The settlement in the department’s Southern District of Mississippi dates back to 2003 for work done on Navy and Coast Guard ships at HII’s Ingalls Shipbuilding division in Pascagoula, Miss. There, the company builds amphibious assault ships for the Navy and the Coast Guard’s National Security Cutter.

“Our Armed Forces depend on defense contractors to follow the rules, and this civil settlement, the second largest in the District’s history, should remind all those who conduct business with the United States Government that they are expected to abide by the rules,” Harold Brittain, acting U.S. Attorney, said in a statement. He said his District “will remain vigilant in identifying and prosecuting those involved in nefarious activities and fraudulent billing, which ultimately result in substantial cost overruns on Navy and Coast Guard shipbuilding projects.”

In a statement on Tuesday, HII said “The company informed the Government of alleged misconduct by certain employees and fully cooperated with the Government in investigating and reaching a resolution of the matter. The company has strengthened its compliance program to help ensure that no similar issues arise in the future.”

In its latest annual report, called a 10-K, filed with the Securities and Exchange Commission in February, HII said that in 2013 it disclosed to the Departments of Defense and Homeland Security that it had begun an internal investigation into possible “mischarged time or misstated progress on Navy and Coast Guard contracts” at Ingalls. The filing said that the Navy was provisionally withholding $4.7 million in payments on existing contracts with the likely amount of mischarging expected to be no more than $3.1 million. The Coast Guard in June 2014 told the company it was provisionally withholding $3.6 million in contractor payments.

HII said in the 10-K that based on its investigation, the estimated mischarging was about $4 million.
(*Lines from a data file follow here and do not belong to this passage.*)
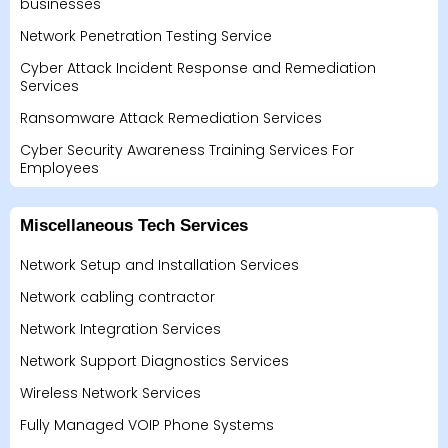
businesses
Network Penetration Testing Service
Cyber Attack Incident Response and Remediation
Services
Ransomware Attack Remediation Services
Cyber Security Awareness Training Services For
Employees
Miscellaneous Tech Services
Network Setup and Installation Services
Network cabling contractor
Network Integration Services
Network Support Diagnostics Services
Wireless Network Services
Fully Managed VOIP Phone Systems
The Justice Department said the settlement also “resolves claims disclosed by HII that it had billed the Navy and Coast Guard for dive operations to support ship hull construction that did not actually occur as claimed.”

Bryan Faulkner, a former HII employee who brought the original lawsuit against the company over the alleged mischarges, will receive $1.6 million as a result of the civil action he filed.